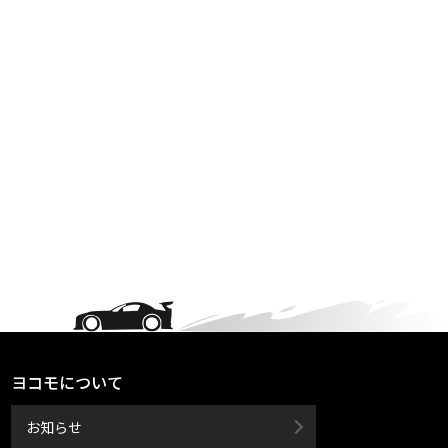
ヨコモについて
お知らせ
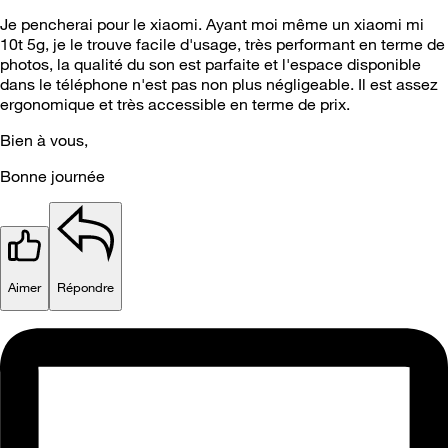
Je pencherai pour le xiaomi. Ayant moi même un xiaomi mi
10t 5g, je le trouve facile d'usage, très performant en terme de
photos, la qualité du son est parfaite et l'espace disponible
dans le téléphone n'est pas non plus négligeable. Il est assez
ergonomique et très accessible en terme de prix.
Bien à vous,
Bonne journée
Aimer
Répondre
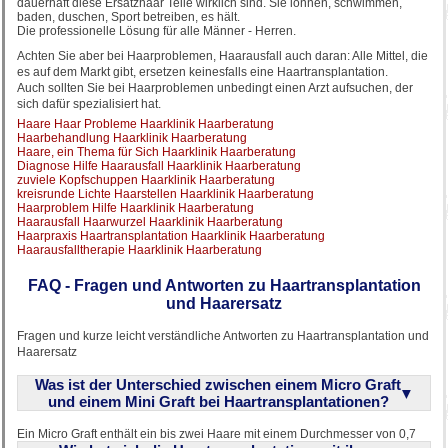
dauerhaft diese Ersatzhaar Teile wirklich sind. Sie lönnen, schwimmen,
baden, duschen, Sport betreiben, es hält.
Die professionelle Lösung für alle Männer - Herren.
Achten Sie aber bei Haarproblemen, Haarausfall auch daran: Alle Mittel, die
es auf dem Markt gibt, ersetzen keinesfalls eine Haartransplantation.
Auch sollten Sie bei Haarproblemen unbedingt einen Arzt aufsuchen, der
sich dafür spezialisiert hat.
Haare Haar Probleme Haarklinik Haarberatung
Haarbehandlung Haarklinik Haarberatung
Haare, ein Thema für Sich Haarklinik Haarberatung
Diagnose Hilfe Haarausfall Haarklinik Haarberatung
zuviele Kopfschuppen Haarklinik Haarberatung
kreisrunde Lichte Haarstellen Haarklinik Haarberatung
Haarproblem Hilfe Haarklinik Haarberatung
Haarausfall Haarwurzel Haarklinik Haarberatung
Haarpraxis Haartransplantation Haarklinik Haarberatung
Haarausfalltherapie Haarklinik Haarberatung
FAQ - Fragen und Antworten zu Haartransplantation
und Haarersatz
Fragen und kurze leicht verständliche Antworten zu Haartransplantation und
Haarersatz
Was ist der Unterschied zwischen einem Micro Graft
und einem Mini Graft bei Haartransplantationen?
Ein Micro Graft enthält ein bis zwei Haare mit einem Durchmesser von 0,7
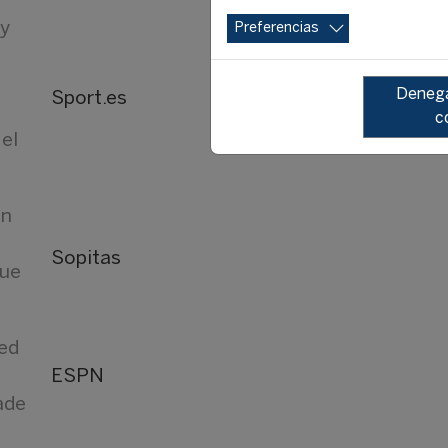
 y
Preferencias
Denega
Sport.es
c
 el
ón
Sopitas
que
ted
ESPN
ade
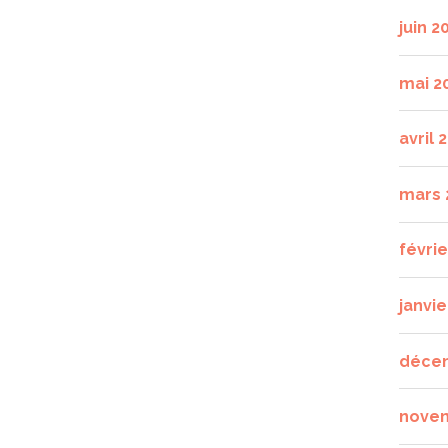
juin 2
mai 2
avril 
mars 
févri
janvie
déce
nove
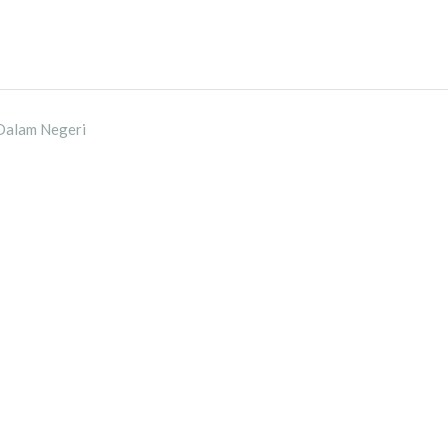
Dalam Negeri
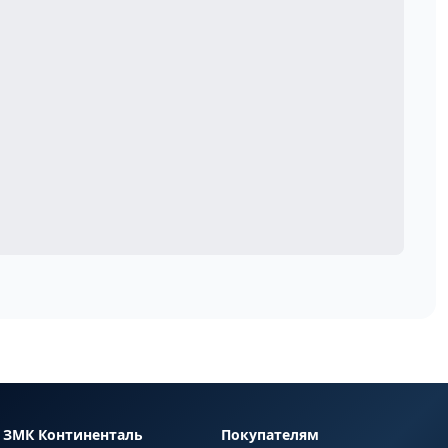
ЗМК Континенталь
Покупателям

☆ ☆ ☆

*YOUR TASK*.
Transcribe all the data word for word; the images stay out.

*THE COMPLETED TASK*.
ヨコモについて
お知らせ
Je pencherai pour le xiaomi. Ayant moi même un xiaomi mi
10t 5g, je le trouve facile d'usage, très performant en terme de
photos, la qualité du son est parfaite et l'espace disponible
dans le téléphone n'est pas non plus négligeable. Il est assez
ergonomique et très accessible en terme de prix.
Bien à vous,
Bonne journée
Aimer
Répondre
dauerhaft diese Ersatzhaar Teile wirklich sind. Sie lönnen, schwimmen,
baden, duschen, Sport betreiben, es hält.
Die professionelle Lösung für alle Männer - Herren.
Achten Sie aber bei Haarproblemen, Haarausfall auch daran: Alle Mittel, die
es auf dem Markt gibt, ersetzen keinesfalls eine Haartransplantation.
Auch sollten Sie bei Haarproblemen unbedingt einen Arzt aufsuchen, der
sich dafür spezialisiert hat.
Haare Haar Probleme Haarklinik Haarberatung
Haarbehandlung Haarklinik Haarberatung
Haare, ein Thema für Sich Haarklinik Haarberatung
Diagnose Hilfe Haarausfall Haarklinik Haarberatung
zuviele Kopfschuppen Haarklinik Haarberatung
kreisrunde Lichte Haarstellen Haarklinik Haarberatung
Haarproblem Hilfe Haarklinik Haarberatung
Haarausfall Haarwurzel Haarklinik Haarberatung
Haarpraxis Haartransplantation Haarklinik Haarberatung
Haarausfalltherapie Haarklinik Haarberatung
FAQ - Fragen und Antworten zu Haartransplantation
und Haarersatz
Fragen und kurze leicht verständliche Antworten zu Haartransplantation und
Haarersatz
Was ist der Unterschied zwischen einem Micro Graft
und einem Mini Graft bei Haartransplantationen?
Ein Micro Graft enthält ein bis zwei Haare mit einem Durchmesser von 0,7
 y
Preferencias
Denega
Sport.es
c
 el
ón
Sopitas
que
ted
ESPN
ade
juin 2
mai 2
avril 
mars 
févri
janvie
déce
nove
Dalam Negeri
ЗМК Континенталь
Покупателям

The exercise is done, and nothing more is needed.